Problem statement

https://leetcode.com/problems/find-peak-element/

Solution

There is a huge hint given in the problem description: we need to find solution with complexity O(log n) and we immedietly must think about binary search. Let us consider the case [-inf, 1, 2, 1, 3, 5, 6, 4, inf]. We need to find place k, such that nums[k] < nums[k+1] and nums[k+1] > nums[k+2]. Let us compare all pairs of adjacent elements and ask question: if the first one is smaller then the second, for our array we have [True, True, False, True, True, True, False, False]. Then what we need to find in this array is any two adjacent places where we have pair True, False. Note, that first element is always True and last is always False, so we have True, .............., False.

Now, let us choose element in the middle, and we can have two options: 1) It is True, so we have True, ......, True, ......., False and in this case for the second half we have property that it starts with True and ends with False. 2) It is False, so we have True, ......, False, ......., False and in this case for the first half we have property that it starts with True and ends with False.

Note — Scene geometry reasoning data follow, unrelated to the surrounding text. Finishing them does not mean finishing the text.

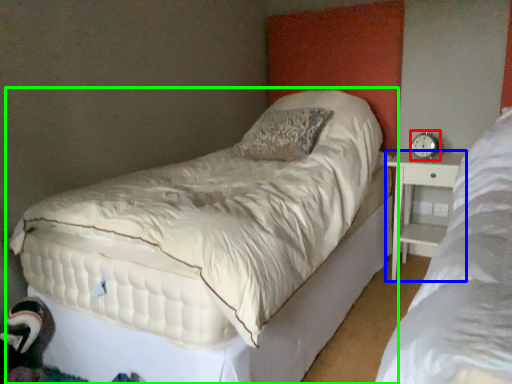 Question: Estimate the real-world distances between objects in this image. Which object is farther from alarm clock (highlighted by a red box), nightstand (highlighted by a blue box) or bed (highlighted by a green box)?

Choices:
 (A) nightstand
 (B) bed

Answer: (B) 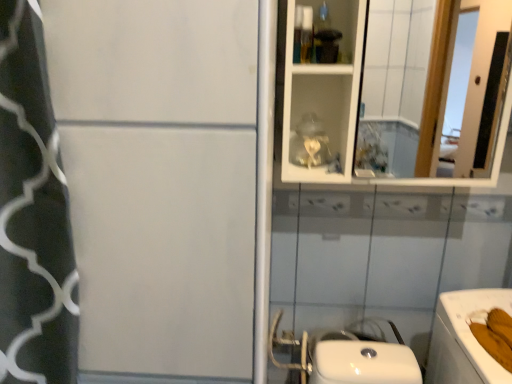 Question: Is point (465, 357) positioned closer to the camera than point (413, 119)?

Choices:
 (A) farther
 (B) closer

Answer: (B)

Question: In terms of width, does white glossy bath at lower right look wider or thinner when compared to white glossy mirror at upper right?

Choices:
 (A) wide
 (B) thin

Answer: (A)

Question: From a real-world perspective, is white glossy bath at lower right physically located above or below white glossy mirror at upper right?

Choices:
 (A) above
 (B) below

Answer: (B)

Question: Looking at their shapes, would you say white glossy mirror at upper right is wider or thinner than white glossy bath at lower right?

Choices:
 (A) wide
 (B) thin

Answer: (B)

Question: In terms of height, does white glossy mirror at upper right look taller or shorter compared to white glossy bath at lower right?

Choices:
 (A) short
 (B) tall

Answer: (B)

Question: Does point (384, 48) appear closer or farther from the camera than point (450, 314)?

Choices:
 (A) farther
 (B) closer

Answer: (A)

Question: In terms of size, does white glossy mirror at upper right appear bigger or smaller than white glossy bath at lower right?

Choices:
 (A) small
 (B) big

Answer: (A)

So, in any case we save the property that it starts with True and ends with False. Each time we decrease length of interal twice, so:

Complexity

Time complexity is O(log n), space complexity is O(1).

Code

class Solution:
    def findPeakElement(self, nums):
        beg, end = 0, len(nums) - 1
        while beg < end:
            mid = (beg + end)//2
            if nums[mid] < nums[mid + 1]:
                beg = mid + 1
            else:
                end = mid

        return end